"A lateral SQL injection" attack that can be placed by an outsider in a database application using Oracle's extended PL/SQL query language can be prevented, security experts say.
A SQL injection attack that may be executed against the Oracle database was recently documented by database security researcher David Litchfield.
The attack requires that the attacker to have been granted a database account, making it more likely that this kind of attack will occur in the research lab than "in the normal sense," Litchfield said of his finding.
But Oracle's manager for security in its Global Technology Unit, Erich Maurice, Monday said in a blog post that Litchfield's exploit demonstrates how "a lateral SQL injection" attack can be placed by an outsider in a database application using Oracle's extended PL/SQL query language, and developers of database applications should be aware of the potential for such attacks.
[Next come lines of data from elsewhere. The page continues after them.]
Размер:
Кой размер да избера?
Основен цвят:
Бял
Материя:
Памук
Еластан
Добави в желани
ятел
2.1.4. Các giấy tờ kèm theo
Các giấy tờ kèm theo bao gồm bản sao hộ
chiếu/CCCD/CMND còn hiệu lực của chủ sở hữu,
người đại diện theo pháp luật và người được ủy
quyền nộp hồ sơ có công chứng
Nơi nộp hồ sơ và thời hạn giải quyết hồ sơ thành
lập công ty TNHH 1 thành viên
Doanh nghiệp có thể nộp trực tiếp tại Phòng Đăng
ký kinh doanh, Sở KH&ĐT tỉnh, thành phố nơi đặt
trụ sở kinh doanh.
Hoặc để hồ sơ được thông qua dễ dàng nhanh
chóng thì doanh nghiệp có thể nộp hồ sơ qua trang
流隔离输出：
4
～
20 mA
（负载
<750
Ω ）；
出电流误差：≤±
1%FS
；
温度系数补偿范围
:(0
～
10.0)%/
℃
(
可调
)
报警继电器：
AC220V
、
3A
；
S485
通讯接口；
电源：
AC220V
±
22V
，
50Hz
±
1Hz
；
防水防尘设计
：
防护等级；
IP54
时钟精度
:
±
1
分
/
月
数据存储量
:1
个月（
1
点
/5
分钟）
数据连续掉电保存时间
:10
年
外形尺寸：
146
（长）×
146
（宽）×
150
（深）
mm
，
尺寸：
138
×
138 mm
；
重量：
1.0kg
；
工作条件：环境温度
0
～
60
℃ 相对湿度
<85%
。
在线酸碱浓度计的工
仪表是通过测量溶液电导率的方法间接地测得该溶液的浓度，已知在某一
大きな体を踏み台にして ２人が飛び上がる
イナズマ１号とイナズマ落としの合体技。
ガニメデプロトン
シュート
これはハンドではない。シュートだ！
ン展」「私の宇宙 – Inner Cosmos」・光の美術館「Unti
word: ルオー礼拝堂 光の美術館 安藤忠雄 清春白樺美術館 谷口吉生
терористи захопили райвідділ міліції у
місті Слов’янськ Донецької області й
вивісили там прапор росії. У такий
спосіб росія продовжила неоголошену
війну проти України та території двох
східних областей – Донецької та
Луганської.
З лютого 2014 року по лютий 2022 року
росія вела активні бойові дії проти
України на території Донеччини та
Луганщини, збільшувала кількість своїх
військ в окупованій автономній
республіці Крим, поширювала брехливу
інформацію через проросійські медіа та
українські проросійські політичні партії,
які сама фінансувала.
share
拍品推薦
SQL injection occurs when an intruder is able to put a SQL statement into a user input form where the application expects a name, address, date, or some other standard information. SQL injection succeeds when there's no validation of the entry. That is, there's no automatic check that the entry follows an expected format or meets length and alphanumeric character limits. Such validation would be able to detect a SQL statement in place of a date and halt execution of the program.
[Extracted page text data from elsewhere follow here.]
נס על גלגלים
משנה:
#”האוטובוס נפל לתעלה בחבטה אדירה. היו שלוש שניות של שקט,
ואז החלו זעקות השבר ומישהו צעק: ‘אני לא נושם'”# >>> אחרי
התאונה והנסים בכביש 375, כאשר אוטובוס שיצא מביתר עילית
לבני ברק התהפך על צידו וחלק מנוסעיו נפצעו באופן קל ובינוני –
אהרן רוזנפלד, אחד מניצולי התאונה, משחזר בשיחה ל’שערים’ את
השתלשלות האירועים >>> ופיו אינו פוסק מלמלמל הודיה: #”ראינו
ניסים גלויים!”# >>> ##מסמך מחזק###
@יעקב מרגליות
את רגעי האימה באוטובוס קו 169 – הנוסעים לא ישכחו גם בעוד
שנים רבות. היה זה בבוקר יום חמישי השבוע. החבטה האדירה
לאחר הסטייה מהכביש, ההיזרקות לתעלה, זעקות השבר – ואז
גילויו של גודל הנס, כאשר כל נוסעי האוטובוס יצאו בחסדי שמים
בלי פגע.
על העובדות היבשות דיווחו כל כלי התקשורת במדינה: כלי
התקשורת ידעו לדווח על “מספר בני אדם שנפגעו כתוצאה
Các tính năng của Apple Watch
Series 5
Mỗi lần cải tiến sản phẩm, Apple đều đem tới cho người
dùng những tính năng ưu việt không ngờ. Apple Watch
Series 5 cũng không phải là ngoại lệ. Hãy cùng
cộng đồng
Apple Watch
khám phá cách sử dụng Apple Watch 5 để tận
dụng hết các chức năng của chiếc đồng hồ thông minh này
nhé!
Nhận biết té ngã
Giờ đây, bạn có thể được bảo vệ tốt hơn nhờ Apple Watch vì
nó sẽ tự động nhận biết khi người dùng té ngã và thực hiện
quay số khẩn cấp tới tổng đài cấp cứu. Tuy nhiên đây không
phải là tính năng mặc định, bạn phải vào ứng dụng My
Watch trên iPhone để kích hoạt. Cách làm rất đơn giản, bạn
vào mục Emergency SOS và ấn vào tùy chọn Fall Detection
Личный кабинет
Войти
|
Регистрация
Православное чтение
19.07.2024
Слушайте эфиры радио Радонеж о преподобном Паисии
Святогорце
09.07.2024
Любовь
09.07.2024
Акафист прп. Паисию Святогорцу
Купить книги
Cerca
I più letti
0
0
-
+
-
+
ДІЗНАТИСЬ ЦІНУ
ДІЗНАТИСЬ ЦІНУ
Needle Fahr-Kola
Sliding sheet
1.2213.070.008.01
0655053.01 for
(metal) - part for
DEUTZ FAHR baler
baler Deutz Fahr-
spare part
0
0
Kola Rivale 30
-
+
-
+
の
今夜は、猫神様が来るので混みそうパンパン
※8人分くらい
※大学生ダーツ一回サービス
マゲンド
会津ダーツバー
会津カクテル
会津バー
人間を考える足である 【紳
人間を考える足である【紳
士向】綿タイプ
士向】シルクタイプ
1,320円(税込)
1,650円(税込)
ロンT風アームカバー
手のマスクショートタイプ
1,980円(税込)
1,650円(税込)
Lateral injection is indirect injection -- putting the PL/SQL statement someplace where the application will find it when it's looking for something else, then successfully directing the application to that statement.
Litchfield is a researcher with the United Kingdom's Next Generation Security Software. On April 25, he published a paper showing how an exploit could be injected via "a little bit of trickery" instead of directly through an intentional, fraudulent user entry. It requires a PL/SQL procedure that looks for a date variable by calling a system function.
Litchfield demonstrated the effect of leaving out a quote mark that would normally terminate a PL/SQL command. As the system looked for the right way to terminate the quotes marks, it called a previously named system function that had a PL/SQL command buried in it. It then injected that function as the correct replacement for the unterminated command and the malicious code had found its execution path.
"While some may consider the topic of Lateral SQL Injections as mostly academic, I think this paper has the merit of further raising the awareness of database administrators and programmers to SQL Injections," he wrote in a blog post on Monday.
To minimize the risk of a SQL injection attack, advised Maurice, reduce the user inputs to only those absolutely essential. Doing so "reduces the attack surface" of the application, he noted. Following good coding procedure by binding a variable to the data type and database section that is supposed to define it is another preventative measure, he said.